WHAT THE EXERCISE ASKS »
All the data below goes into the copy word for word, but the pictures don't.

MATERIAL FOR THE TASK »
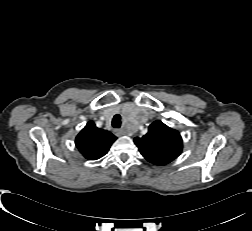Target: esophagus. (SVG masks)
Instances as JSON below:
<instances>
[{
  "mask_svg": "<svg viewBox=\"0 0 252 231\" xmlns=\"http://www.w3.org/2000/svg\"><path fill=\"white\" fill-rule=\"evenodd\" d=\"M124 134V131L122 130V129H116L115 130V135L116 136H121V135H123Z\"/></svg>",
  "mask_w": 252,
  "mask_h": 231,
  "instance_id": "obj_1",
  "label": "esophagus"
}]
</instances>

SOLUTION TO THE PROBLEM »
Target: esophagus. (SVG masks)
Instances as JSON below:
<instances>
[{
  "mask_svg": "<svg viewBox=\"0 0 252 231\" xmlns=\"http://www.w3.org/2000/svg\"><path fill=\"white\" fill-rule=\"evenodd\" d=\"M124 134V131L122 130V129H116L115 130V135L116 136H121V135H123Z\"/></svg>",
  "mask_w": 252,
  "mask_h": 231,
  "instance_id": "obj_1",
  "label": "esophagus"
}]
</instances>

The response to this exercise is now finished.